Les signes cliniques d’insuffisance cardiaque observés chez les petits animaux tels que l’œdème, une anomalie à l’auscultation cardiaque, la toux ou l’ascite sont souvent peu évidents chez les bovins. D’autres signes moins spécifiques et moins évocateurs d’une insuffisance cardiaque sont plus fréquemment présents (tachycardie, dyspnée, tachypnée, augmentation des bruits respiratoires, abattement). Si les signes cliniques peuvent être variables autant dans leur intensité que dans leur spécificité, il existe plusieurs causes de maladie cardiaque chez la vache et leur pronostic est différent [3, 5].
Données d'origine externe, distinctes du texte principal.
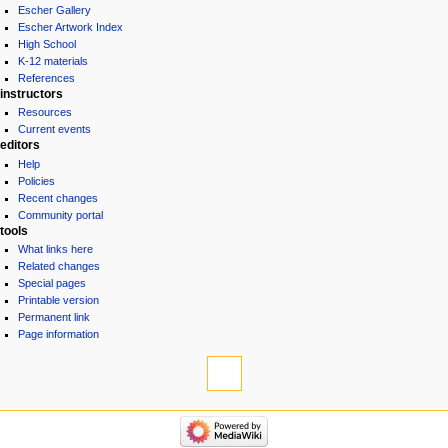
Escher Gallery
Escher Artwork Index
High School
K-12 materials
References
instructors
Resources
Current events
editors
Help
Policies
Recent changes
Community portal
tools
What links here
Related changes
Special pages
Printable version
Permanent link
Page information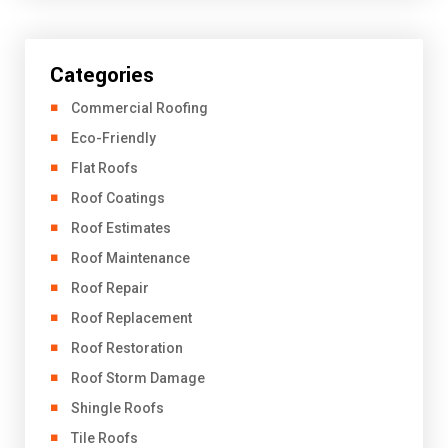
Categories
Commercial Roofing
Eco-Friendly
Flat Roofs
Roof Coatings
Roof Estimates
Roof Maintenance
Roof Repair
Roof Replacement
Roof Restoration
Roof Storm Damage
Shingle Roofs
Tile Roofs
Trois cas cliniques de vaches laitières prim’holstein traitées en parallèle illustrent cette problématique. Une présentation du motif de consultation et des signes cliniques de ces vaches permettent l’élaboration d’hypothèses diagnostiques. Un plan diagnostique pour chaque animal est ensuite élaboré et interprété. Enfin, selon les résultats des examens complémentaires, une décision thérapeutique est éventuellement mise en place.
Les 3 vaches, de race prim’holstein,ont été admisesau Centre hospitalier universitaire vétérinaire (CHUV) de la faculté de médecine vétérinaire (FMV) de l’université de Montréal à Saint-Hyacinthe de juin à août 2011.
→ La vache A, âgée de 5 ans et gestante de 7 mois, est présentée pour une suspicion de pneumonie avec l’apparition de signes respiratoires depuis 3 jours, associés à une fièvre de 40,3°C. À la ferme, la vache a reçu du ceftiofur sodique (1 g/j par voie intramusculaire [IM] pendant 3 jours), du kétoprofène (3 mg/kg IM aux 12 heures pour trois traitements), et une complémentation en oligo-éléments. De la leucose est rapportée dans le troupeau, son statut sérologique pour la leucose est inconnu.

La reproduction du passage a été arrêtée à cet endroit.